## TASK STATEMENT
Would you transcribe the listing that follows, character for character, and omit its images?

## INFORMATION SUPPLIED

+++++

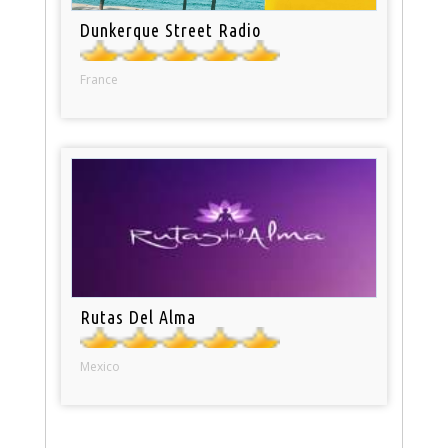
Dunkerque Street Radio
France
Rutas Del Alma
Mexico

+++++

## SOLVED EXERCISE
Dunkerque Street Radio
France
Rutas Del Alma
Mexico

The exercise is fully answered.